Suatu senja sampailah mereka di sebuah sungai, Wiralodra mengira sungai itu
adalah Cimanuk maka bermalamlah disitu dan ketika pagi hari bangun mereka
melihat ada orang tua yang menegur dan menanyakan tujuan mereka. Wiralodra
menjelaskan apa maksud dan tujuan perjalanan mereka, namun orang tua itu berkata
bahwa sungai tersebut bukan cimanuk karna cimanuk telah terlewat dan mereka
harus balik lagi ke arah timur laut. Setelah barkata demikian orang tarsebut
lenyap dan orang tua itu menurut riwayat adalah Ki Buyut Sidum, Kidang Penanjung
dari Pajajaran. Ki Sidum adalah seorang panakawan tumenggung Sri Baduga yang
hidup antara tahun 1474 - 1513.
Kemudian Raden Wiralodra dan Ki Tinggil
melanjutkan perjalanan menuju timur laut dan setelah berhari-hari berjalan
mereka melihat sungai besar, Wiralodra berharap sungai tersebut adalah Cimanuk ,
tiba-tiba dia melihat kebun yang indah namun pemilik kebun tersebut sangat
congkak hingga Wiralodra tak kuasa mengendalikan emosinya ketika ia hendak
membanting pemilik kebun itu, orang itu lenyap hanya ada suara “Hai cucuku
Wiralodra ketahuilah bahwa hamba adalah Ki Sidum dan sungai ini adalah sungai
Cipunegara, sekarang teruskanlah perjalanan kearah timur, manakala menjumpai
seekor Kijang bermata berlian ikutilah dimana Kijang itu lenyap maka itulah
sungai Cimanuk yang tuan cari.”.
Saat mereka melanjutkan perjalanan bertemulah
dengan seorang wanita bernama Dewi Larawana yang memaksa untuk di persunting
Wiralodra namun Wiralodra menolaknya hingga membuat gadis itu marah dan
menyerangnya. Wiralodra mengelurkan Cakranya kearah Larawana, gadis itupun
lenyap barsamaan dengan munculnya seekor Kijang. Wiralodra segera mengejar
Kijang itu yang lari kearah timur, ketika Kijang itu lenyap tampaklah sebuah
sungai besar. Karena kelelahan Wiralidra tertidur dan bermimpi bertemu Ki Sidum
, dalam mimpinya itu Ki Sidum berkata bahwa inilah hutan Cimanuk yang kelak
akan menjadi tempat bermukim.
Setelah ada kepastian lewat mimpinya Wiralodra
dan Ki Tinggil membuat gubug dan membuka ladang, mereka menetap di sebelah
barat ujung sungai Cimanuk. Pedukuhan Cimanuk makin hari makin banyak
penghuninya. diantaranya seorang wanita cantik paripurna bernama Nyi Endang
Darma. Karena kemahiran Nyi Endang dalam ilmu kanuragan telah mengundang
Pangeran Guru dari Palembang yang datang ke lembah Cimanuk bersama 24 muridnya
untuk menantang Nyi Endang Darma namun semua tewas dan dikuburkan di suatu
tempat yang sekarang terkenal dengan “Makam Selawe”.

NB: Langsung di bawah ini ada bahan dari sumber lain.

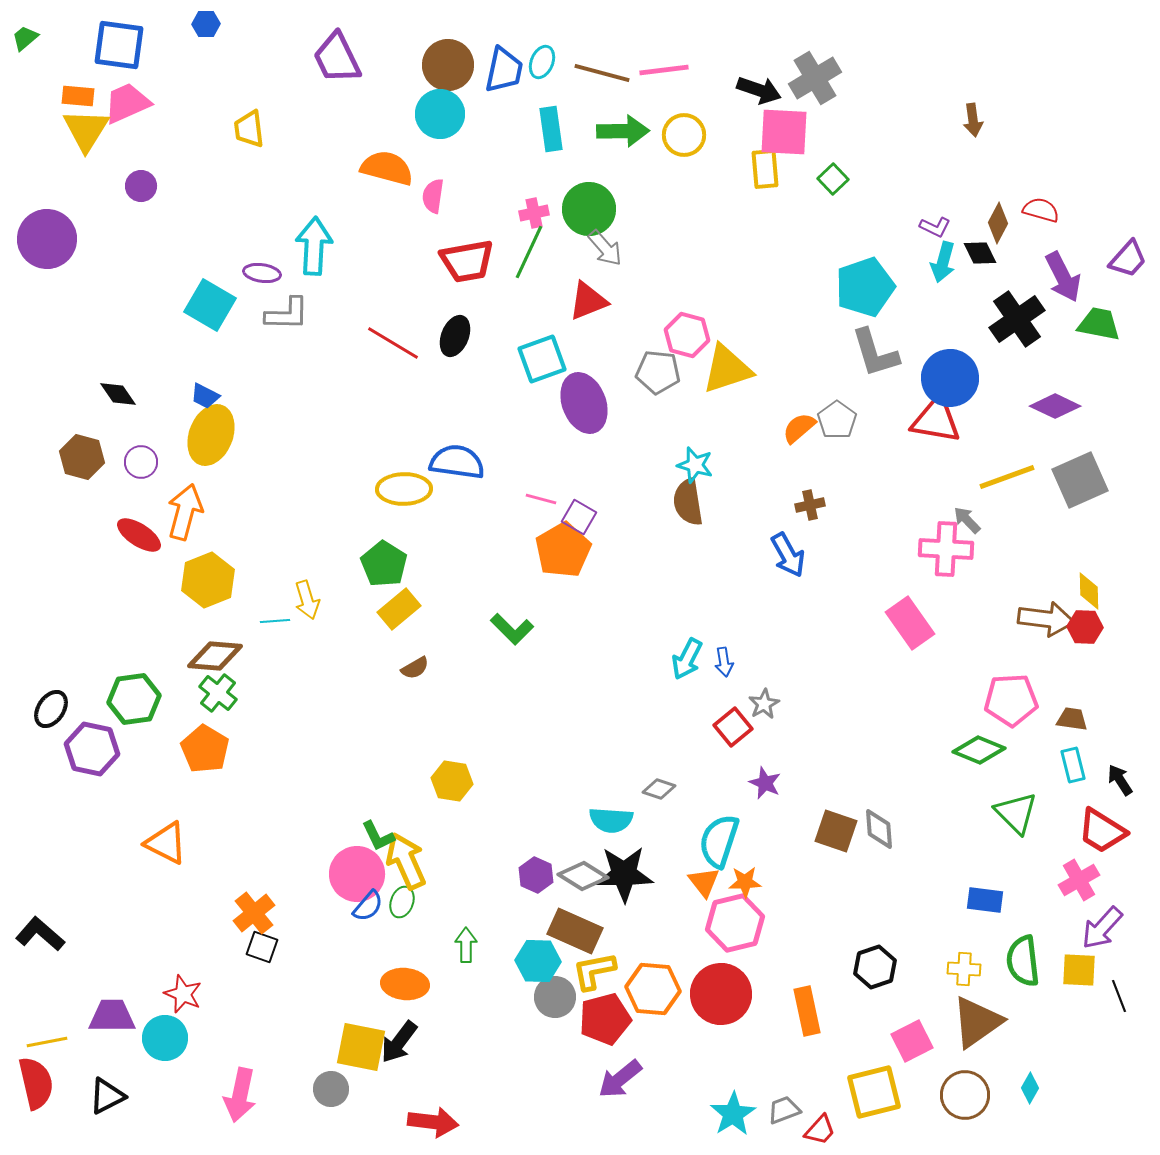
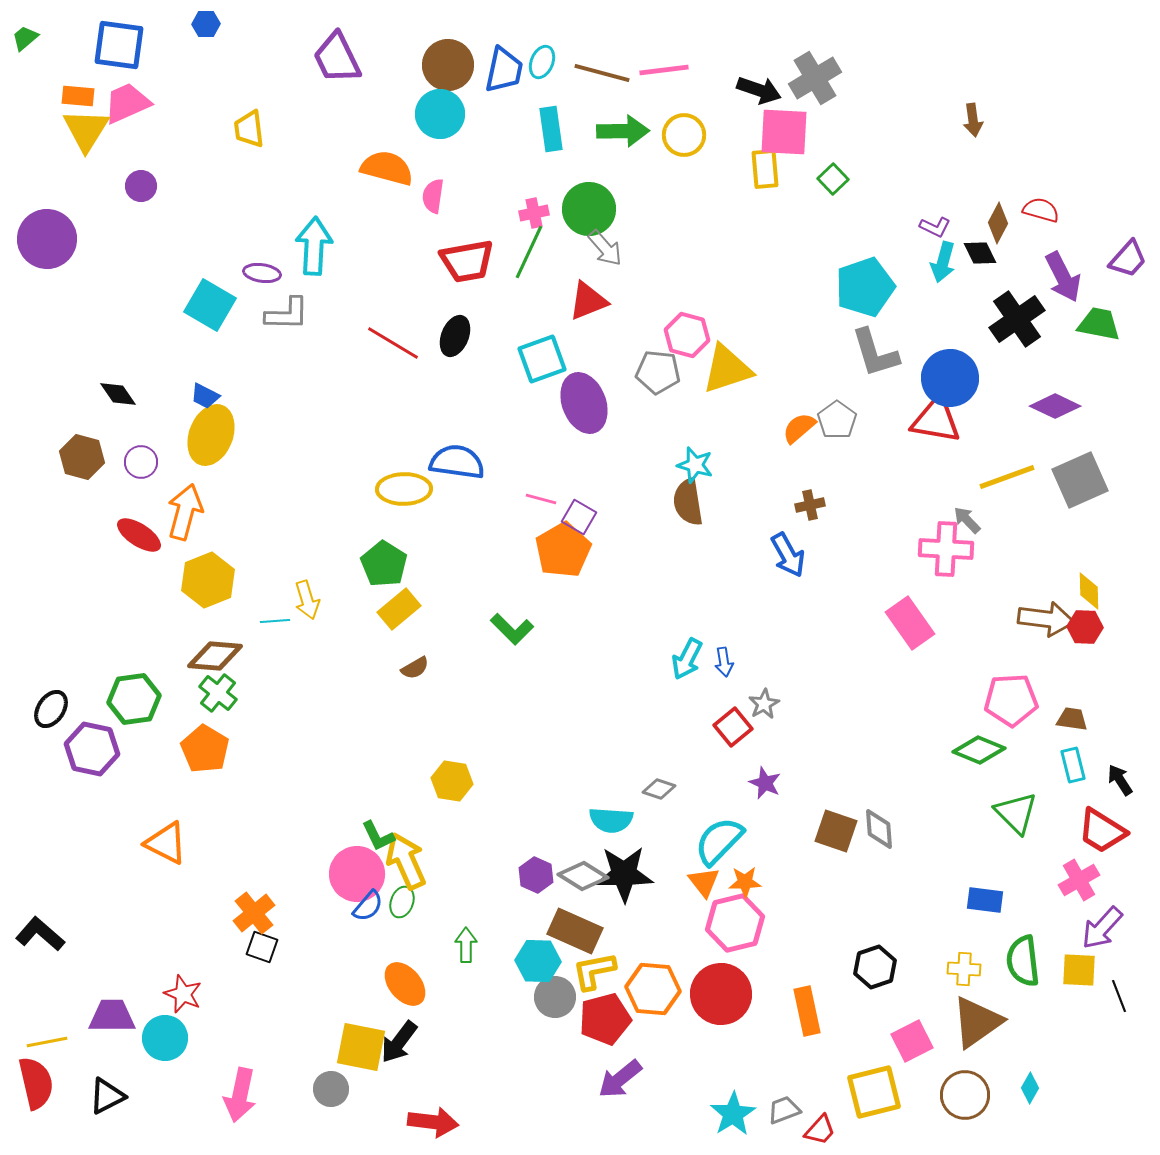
cyan semicircle at (719, 841): rotated 26 degrees clockwise
orange ellipse at (405, 984): rotated 45 degrees clockwise
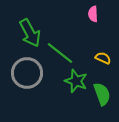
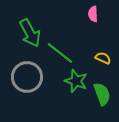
gray circle: moved 4 px down
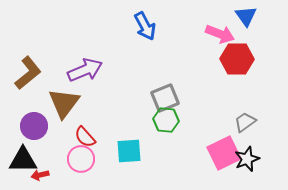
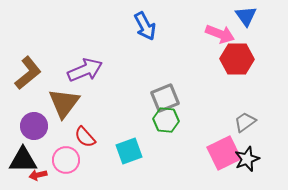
cyan square: rotated 16 degrees counterclockwise
pink circle: moved 15 px left, 1 px down
red arrow: moved 2 px left
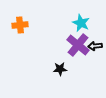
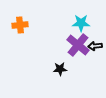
cyan star: rotated 24 degrees counterclockwise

Untuk menyaksikan langsung kehebatan Nyi Endang
Darma, Raden Wiralodra mengajak adu kesaktian dengan Nyi Endang Darma namun Nyi
Endang Darma kewalahan menghadapi serangan Wiralodra maka dia meloncat terjun ke
dalam Sungai Cimanuk dan mengakui kekalahannya. Wiralodra mengajak pulang Nyi
Endang Darma untuk bersama-sama melanjutkan pembangunan pedukuhan namun Nyi
Endang Darma tidak mau dan hanya berpesan, “Jika kelak tuan hendak memberi nama
pedukuhan ini maka namakanlah dengan nama hamba, kiranya permohonan hamba ini
tidak berlebihan karena hamba ikut andil dalam usaha membangun daerah
ini”.
Untuk mengenang jasa orang yang telah ikut
membangun pedukuhannya maka pedukuhan itu dinamakan “DARMA AYU” yang di kemudian
hari menjadi “INDRAMAYU”.
Berdirinya pedukuhan Darma Ayu memang tidak jelas
tanggal dan tahunnya namun berdasarkan fakta sejarah Tim Peneliti menyimpulkan
bahwa peristiwa tersebut terjadi pada jum’at kliwon, 1 sura 1449 atau 1 Muharam
934 H yang bertepatan dengan tanggal 7 Oktober 1527 M.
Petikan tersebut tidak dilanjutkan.